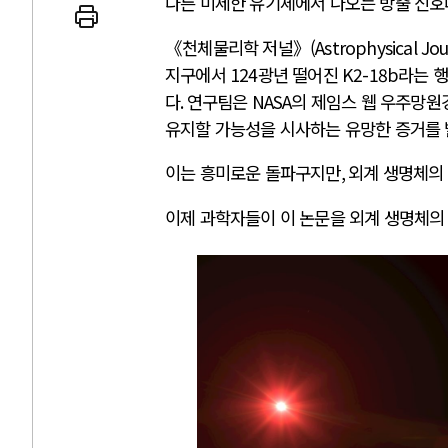
다른 미세한 유기체에서 나오는 방출 신호
《천체물리학 저널》(Astrophysical J
지구에서
124
광년 떨어진
K2-18b
라는 
다
.
연구팀은
NASA
의 제임스 웹 우주망원
 인간
러시아-우크라이나 
유지할 가능성을 시사하는 유망한 증거를
이는 흥미로운 돌파구지만
,
외계 생명체의
세로 글로벌 토큰 시..
전쟁의 추상화: 우크라이나, 대리
놓고 미국 진보진영 ..
EU·우크라이나 드론 협력 직후, 
이제 과학자들이 이 논문을 외계 생명체의
대 투쟁은 새로운 글로..
나토, 우크라 군사지원 2027년까지
용: 데이터센터 확산..
우크라이나, 덴마크, 에스토니아,
 민주주의를 잠식하고 ..
러·우크라, 대규모 공습 주고받아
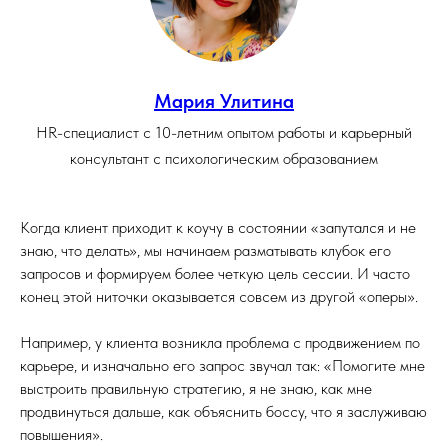
Мария Улитина
HR-специалист с 10-летним опытом работы и карьерный
консультант с психологическим образованием
Когда клиент приходит к коучу в состоянии «запутался и не
знаю, что делать», мы начинаем разматывать клубок его
запросов и формируем более четкую цель сессии. И часто
конец этой ниточки оказывается совсем из другой «оперы».
Например, у клиента возникла проблема с продвижением по
карьере, и изначально его запрос звучал так: «Помогите мне
выстроить правильную стратегию, я не знаю, как мне
продвинуться дальше, как объяснить боссу, что я заслуживаю
повышения».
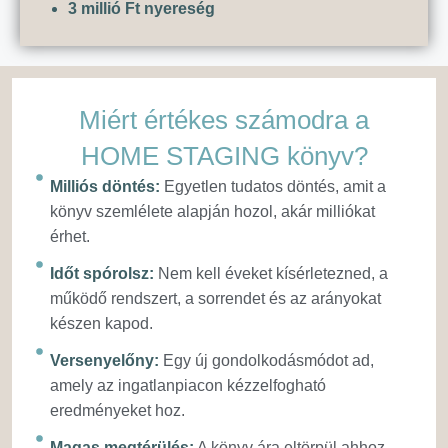
3 millió Ft nyereség
Miért értékes számodra a
HOME STAGING könyv?
Milliós döntés:
Egyetlen tudatos döntés, amit a
könyv szemlélete alapján hozol, akár milliókat
érhet.
Időt spórolsz:
Nem kell éveket kísérletezned, a
működő rendszert, a sorrendet és az arányokat
készen kapod.
Versenyelőny:
Egy új gondolkodásmódot ad,
amely az ingatlanpiacon kézzelfogható
eredményeket hoz.
Magas megtérülés:
A könyv ára eltörpül ahhoz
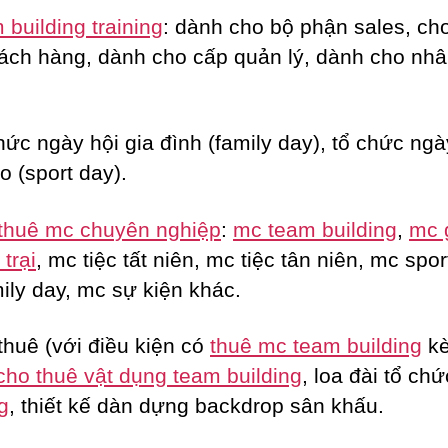
building training
: dành cho bộ phận sales, c
ách hàng, dành cho cấp quản lý, dành cho nhâ
hức ngày hội gia đình (family day), tổ chức ngà
o (sport day).
thuê mc chuyên nghiệp
:
mc team building
,
mc 
trại
, mc tiệc tất niên, mc tiệc tân niên, mc spor
ily day, mc sự kiện khác.
thuê (với điều kiện có
thuê mc team building
k
cho thuê vật dụng team building
, loa đài tổ ch
g
, thiết kế dàn dựng backdrop sân khấu.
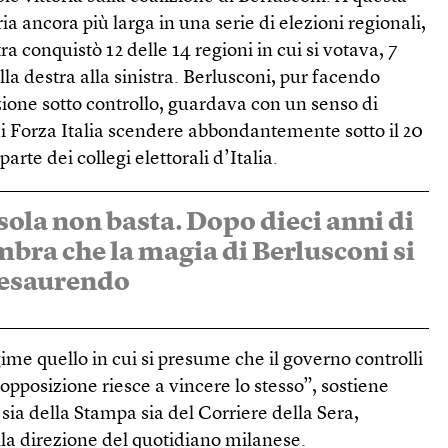
ia ancora più larga in una serie di elezioni regionali,
tra conquistò 12 delle 14 regioni in cui si votava, 7
la destra alla sinistra. Berlusconi, pur facendo
zione sotto controllo, guardava con un senso di
di Forza Italia scendere abbondantemente sotto il 20
arte dei collegi elettorali d’Italia.
ola non basta. Dopo dieci anni di
mbra che la magia di Berlusconi si
 esaurendo
gime quello in cui si presume che il governo controlli
opposizione riesce a vincere lo stesso”, sostiene
 sia della Stampa sia del Corriere della Sera,
la direzione del quotidiano milanese.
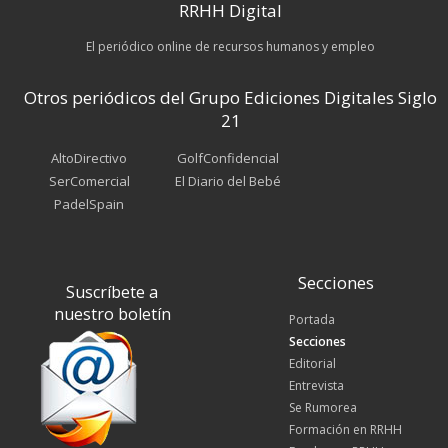
RRHH Digital
El periódico online de recursos humanos y empleo
Otros periódicos del Grupo Ediciones Digitales Siglo
21
AltoDirectivo
GolfConfidencial
SerComercial
El Diario del Bebé
PadelSpain
Secciones
Suscríbete a
nuestro boletín
Portada
Secciones
Editorial
Entrevista
Se Rumorea
Formación en RRHH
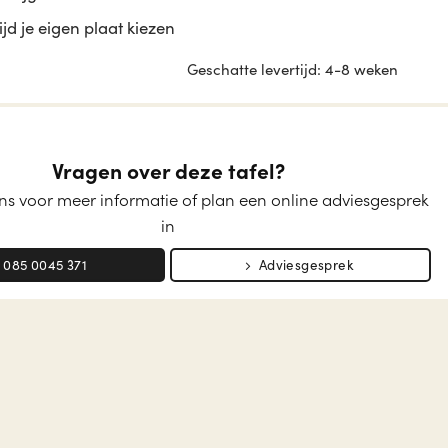
tijd je eigen plaat kiezen
Geschatte levertijd: 4-8 weken
Vragen over deze tafel?
s voor meer informatie of plan een online adviesgesprek
in
085 0045 371
Adviesgesprek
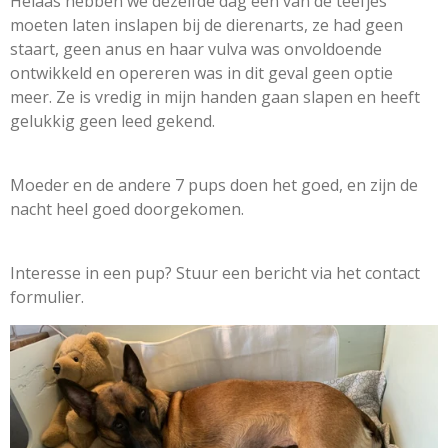
Helaas hebben we dezelfde dag een van de teefjes
moeten laten inslapen bij de dierenarts, ze had geen
staart, geen anus en haar vulva was onvoldoende
ontwikkeld en opereren was in dit geval geen optie
meer. Ze is vredig in mijn handen gaan slapen en heeft
gelukkig geen leed gekend.
Moeder en de andere 7 pups doen het goed, en zijn de
nacht heel goed doorgekomen.
Interesse in een pup? Stuur een bericht via het contact
formulier.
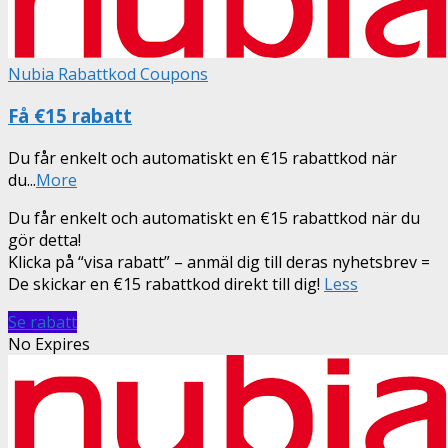
Nubia Rabattkod Coupons
Få €15 rabatt
Du får enkelt och automatiskt en €15 rabattkod när
du
...
More
Du får enkelt och automatiskt en €15 rabattkod när du
gör detta!
Klicka på “visa rabatt” – anmäl dig till deras nyhetsbrev =
De skickar en €15 rabattkod direkt till dig!
Less
Se rabatt
No Expires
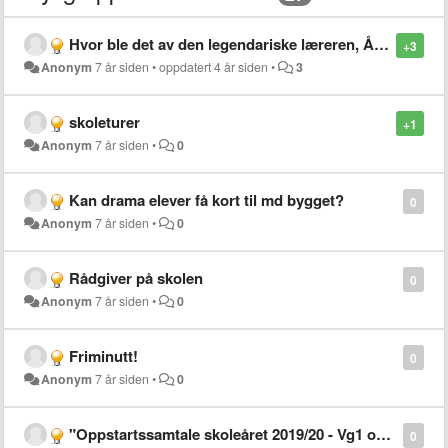
Hvor ble det av den legendariske læreren, Åge Hvitstein?
+3
Anonym
7 år siden
•
oppdatert
4 år siden
•
3
skoleturer
+1
Anonym
7 år siden
•
0
Kan drama elever få kort til md bygget?
0
Anonym
7 år siden
•
0
Rådgiver på skolen
0
Anonym
7 år siden
•
0
Friminutt!
0
Anonym
7 år siden
•
0
"Oppstartssamtale skoleåret 2019/20 - Vg1 og Vg2" / Lier vgs kan komprimeres til 2 sider.
0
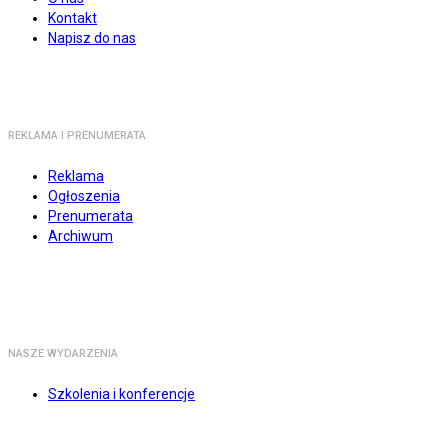
Kontakt
Napisz do nas
REKLAMA I PRENUMERATA
Reklama
Ogłoszenia
Prenumerata
Archiwum
NASZE WYDARZENIA
Szkolenia i konferencje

Activity: Your response should contain each line of the entries above that holds the string "enkelt".

Your solution:
Du får enkelt och automatiskt en €15 rabattkod när
Du får enkelt och automatiskt en €15 rabattkod när du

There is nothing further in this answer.